Am I out of luck trying to to use this remote to operate my new TV? Do you think DTV will update the manufactuers list so at some point I will be able to use the R15 remote to operate my new TV?

Thanks for your help. 

Jim


----------



## Earl Bonovich (Nov 15, 2005)

You will probably need to obtain one of the newer remotes.
The RC32 has a larger manufacture/model database


----------



## ahrjmr (Nov 17, 2004)

Earl,
Where would I purchase this remote?

Jim


----------



## Earl Bonovich (Nov 15, 2005)

www.directv.com

Equipment & Service -> Remotes

I would get the $25 RF Universal (the backlit and the RF is worth the extra $10)


----------



## qwerty (Feb 19, 2006)

Maybe you'd enjoy that TV more with one of these.


----------



## ahrjmr (Nov 17, 2004)

Thanks for the information Earl.
I ordered the remote. It will arrived next week.

Jim


----------



## tonyc (Jun 12, 2006)

ahrjmr said:


> Earl,
> Where would I purchase this remote?
> 
> Jim


one place i know for sure is directv website,or call them


----------



## dodge boy (Mar 31, 2006)

tonyc said:


> one place i know for sure is directv website,or call them


Try getting it free over the phone, just tell them (retention) you see all these people talking about getting free HD DVRs, you don't think a remote and an antenna is too much to ask for after all the problems with the darn DVR service.


----------



## Edmund (Apr 17, 2003)

ahrjmr said:


> I just purchased a new television. It's an Olevia LCD 32" HDTV. I went to set up the R15 remote to control the television and "Olevia" isn't listed with the other television makes.
> 
> Am I out of luck trying to to use this remote to operate my new TV? Do you think DTV will update the manufactuers list so at some point I will be able to use the R15 remote to operate my new TV?
> 
> ...


Olevia sets use codes from 4 different manufacturers, LG, RCA, Philips, and Yamaha. Give them all a try.


----------



## txtommy (Dec 30, 2006)

Just bought an Olevia 27" model 227V. Trying to find the code for this TV. Olevia is not listed for the R15. I tried all the readable codes for LG, RCA, Philips and Yamaha as suggested by Edmund but none of the viewable ones work. In the setup, RCA is said to have 26 codes but only the first 6 show on the screen. How do I find out all the other codes for RCA and the others. Only 6 show for each although more are claimed.


----------



## Edmund (Apr 17, 2003)

txtommy said:


> Just bought an Olevia 27" model 227V. Trying to find the code for this TV. Olevia is not listed for the R15. I tried all the readable codes for LG, RCA, Philips and Yamaha as suggested by Edmund but none of the viewable ones work. In the setup, RCA is said to have 26 codes but only the first 6 show on the screen. How do I find out all the other codes for RCA and the others. Only 6 show for each although more are claimed.
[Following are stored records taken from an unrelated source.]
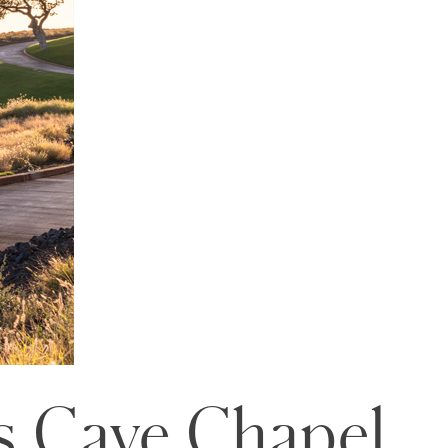
s Caye Chapel,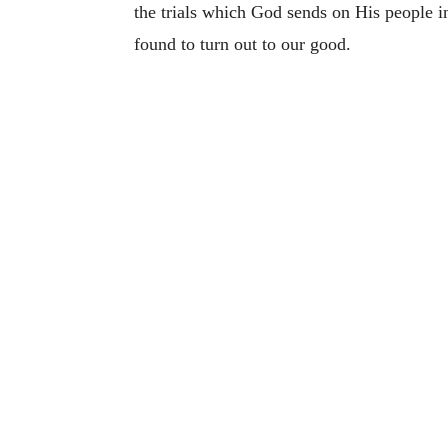
the trials which God sends on His people in 
found to turn out to our good.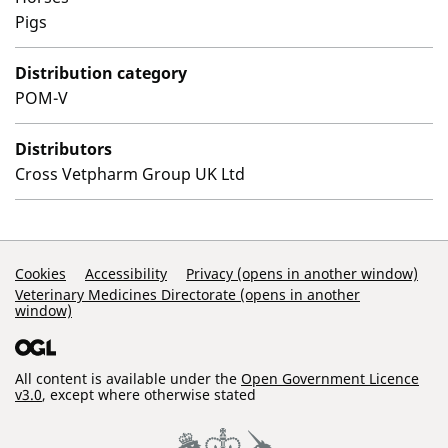
Pigs
Distribution category
POM-V
Distributors
Cross Vetpharm Group UK Ltd
Support Links
Cookies
Accessibility
Privacy (opens in another window)
Veterinary Medicines Directorate (opens in another
window)
All content is available under the
Open Government Licence
v3.0
, except where otherwise stated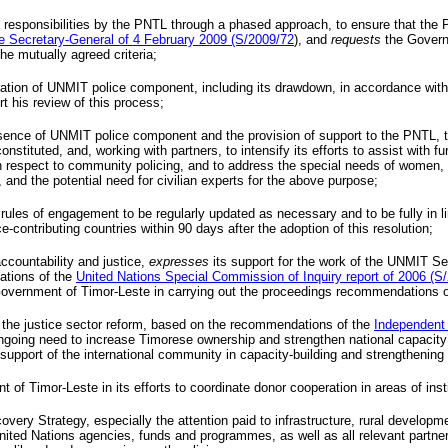
 responsibilities by the
PNTL
through a phased approach, to ensure that the
he Secretary-General of 4 February 2009 (S/2009/72
), and
requests
the Govern
e mutually agreed criteria;
ration of
UNMIT
police component, including its drawdown, in accordance with 
t his review of this process;
esence of
UNMIT
police component and the provision of support to the
PNTL
, 
constituted, and, working with partners, to intensify its efforts to assist with 
ith respect to community policing, and to address the special needs of women
, and the potential need for civilian experts for the above purpose;
rules of engagement to be regularly updated as necessary and to be fully in lin
-contributing countries within 90 days after the adoption of this resolution;
ccountability and justice,
expresses
its support for the work of the
UNMIT
Ser
ations of the
United Nations Special Commission of Inquiry report of 2006 (S
e Government of Timor-Leste in carrying out the proceedings recommendations 
 the justice sector reform, based on the recommendations of the
Independent
ing need to increase Timorese ownership and strengthen national capacity in j
upport of the international community in capacity-building and strengthening of
of Timor-Leste in its efforts to coordinate donor cooperation in areas of insti
very Strategy, especially the attention paid to infrastructure, rural develop
nited Nations agencies, funds and programmes, as well as all relevant partne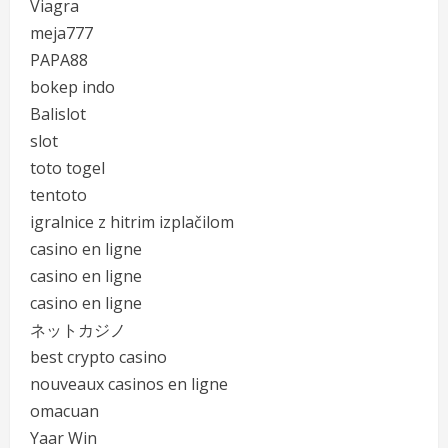
Viagra
meja777
PAPA88
bokep indo
Balislot
slot
toto togel
tentoto
igralnice z hitrim izplačilom
casino en ligne
casino en ligne
casino en ligne
ネットカジノ
best crypto casino
nouveaux casinos en ligne
omacuan
Yaar Win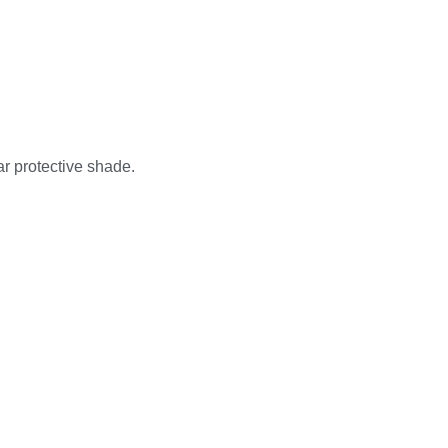
ar protective shade.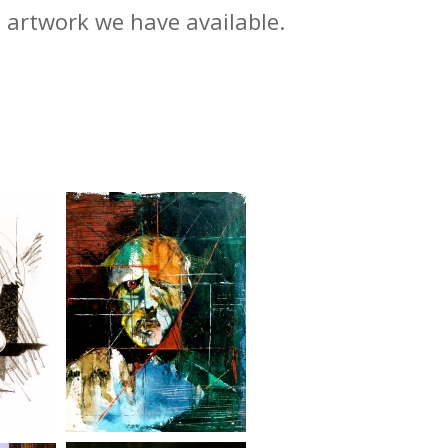
m artwork we have available.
My suggestion was for the first line of Olevia sets. With the new ones there isn't a code preset into any oem or universal remote for them, sorry. If you were to get an upgradeable universal remote from One-For-All like the urc-8910, 9910, or the 9960 kameleon you can have TV code 1610 loaded over the phone. Of course you would need to add the SAT code for directv receiver as well.


----------



## TigersFanJJ (Feb 17, 2006)

It may or may not work, but try code# 11331.


----------